The local PoC calls paliadinSystemPrompt(s.responseDir) once when it creates the pane. The remote path needs the same hook. Two options that don't require duplicating the German prompt body to mRiver:

Lazy bootstrap (chosen): the first RunTurn after a paliad-prod restart sends the system prompt via bootstrap RPC, then runs the actual turn. Subsequent turns skip the bootstrap. State is per-process: RemotePaliadinService.bootstrapped boolean guarded by mutex.
Eager bootstrap at startup is rejected — it forces every container start to wait for mRiver to be online, which couples paliad's boot to mRiver's availability.

Lazy bootstrap means the very first turn after a paliad redeploy pays a ~3 s extra cost (claude pane spin-up + system prompt absorb). Acceptable for a single-user PoC.

6.5 Health-check gating (`mriver_unreachable`)

Every RunTurn first calls healthGate(ctx):

Cached for 10 s. If last check was <10 s ago and was OK, skip the probe.
Otherwise: s.callShim(ctx, "health") with a 3 s timeout. On success, set cache OK; on failure, return ErrMRiverUnreachable.

Why 10 s: short enough that "I just woke my laptop" propagates inside one user retry; long enough that a busy chat doesn't probe on every turn.

var ErrMRiverUnreachable = errors.New("paliadin: mriver unreachable")

func (s *RemotePaliadinService) healthGate(ctx context.Context) error {
    s.healthMu.Lock()
    defer s.healthMu.Unlock()
    if s.healthOK && time.Since(s.healthCheckedAt) < 10*time.Second {
        return nil
    }
    c, cancel := context.WithTimeout(ctx, 3*time.Second)
    defer cancel()
    out, err := s.callShim(c, "health")
    s.healthCheckedAt = time.Now()
    if err != nil || strings.TrimSpace(string(out)) != "ok" {
        s.healthOK = false
        return fmt.Errorf("%w: %v", ErrMRiverUnreachable, err)
    }
    s.healthOK = true
    return nil
}

6.6 Friendly error code (extends t-paliad-150)

friendlyErrorMessage already maps tmux_unavailable to a localised message. We add one new code:

mriver_unreachable → DE: "mRiver ist offline — Paliadin nicht erreichbar. Mach mRiver an, oder nutze Paliadin lokal mit ./paliad." / EN: "mRiver is offline — Paliadin can't reach it. Wake mRiver, or run Paliadin locally with ./paliad."
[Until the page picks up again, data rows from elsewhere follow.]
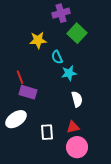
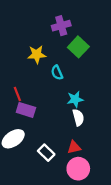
cyan star: (69, 73) -> (75, 99), moved
white rectangle: (47, 132) -> (46, 153), turned -42

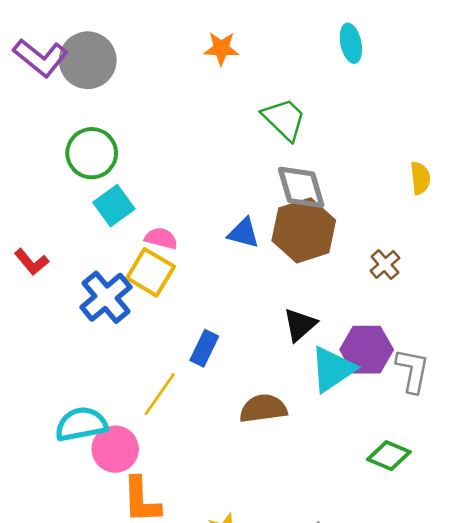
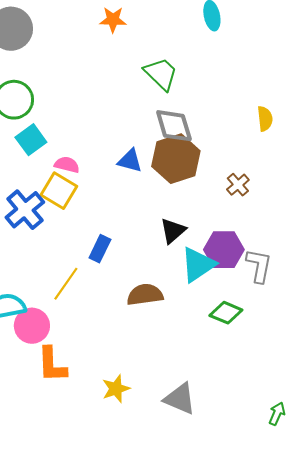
green diamond: (389, 456) -> (226, 313), moved

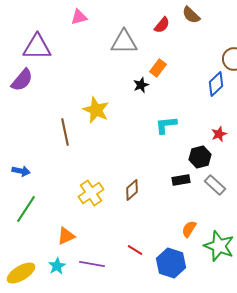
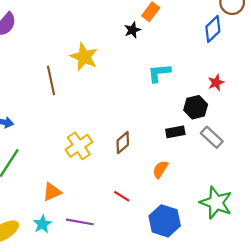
orange semicircle: (189, 229) -> (160, 169), moved
red line: (135, 250) -> (122, 196), moved

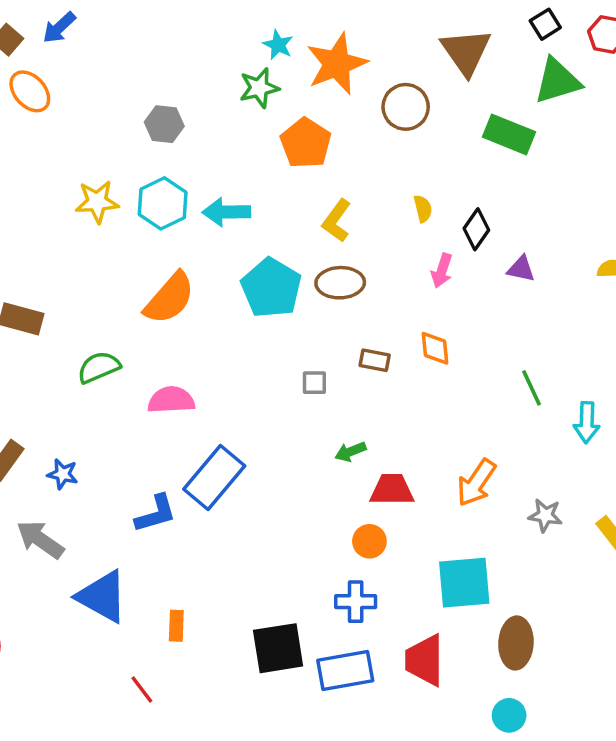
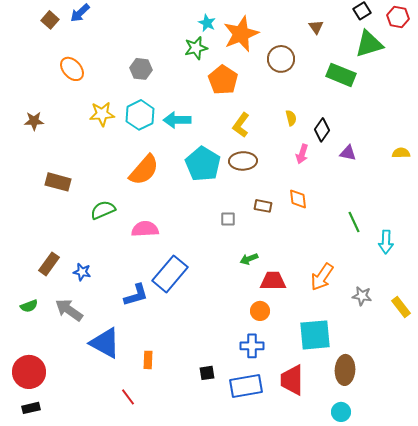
brown triangle: (466, 52) -> (316, 27), size x0.5
orange ellipse: (30, 91) -> (72, 69), moved
black square: (278, 648) -> (207, 373), size x0.5

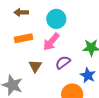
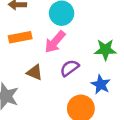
brown triangle: (35, 66) -> (35, 72), turned -40

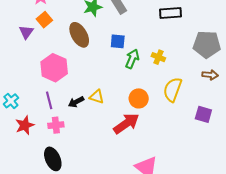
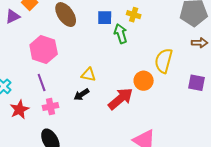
purple triangle: (26, 32) -> (13, 16), turned 35
yellow cross: (158, 57) -> (134, 15), moved
green arrow: (132, 59) -> (121, 34), turned -36
orange circle: (139, 98) -> (144, 81), moved
black arrow: (76, 102) -> (82, 95), moved

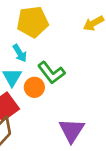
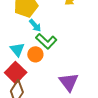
cyan arrow: (20, 53) -> (35, 25), moved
Implementation: one new case in the SSE-error switch in frontend/src/client/paliadin.ts's friendlyErrorMessage, plus matching i18n keys (paliadin.error.mriver_unreachable.de / .en). Server-side: paliadin HTTP handler maps errors.Is(err, services.ErrMRiverUnreachable) to event: error\ndata: {"code":"mriver_unreachable","message":"..."}\n\n.

6.7 Rate limit

A runaway loop on the paliad side could DOS the SSH connection. Cheapest cap: enforce one in-flight turn at a time via turnMu (already exists in the local PoC). On top of that, a rolling cap of N=20 turns/min in RemotePaliadinService rejects with ErrRateLimited (mapped to a friendly paliadin.error.rate_limited). PoC has one user (m); the cap is a paranoid safety, not a real throttle.

6.8 What about ControlMaster?

Decision-2's chosen path (server-side shim with one RPC per turn) makes ControlMaster optional. The shim collapses ~10 raw-tmux ops into a single SSH connect — that's already the latency win ControlMaster would buy.

Adding it on top would save ~30–50 ms per turn but adds:

A persistent ~/.ssh/cm-* socket inside the container.
Cleanup logic on shutdown.
A subtle interaction with the SSH BatchMode + ConnectTimeout settings.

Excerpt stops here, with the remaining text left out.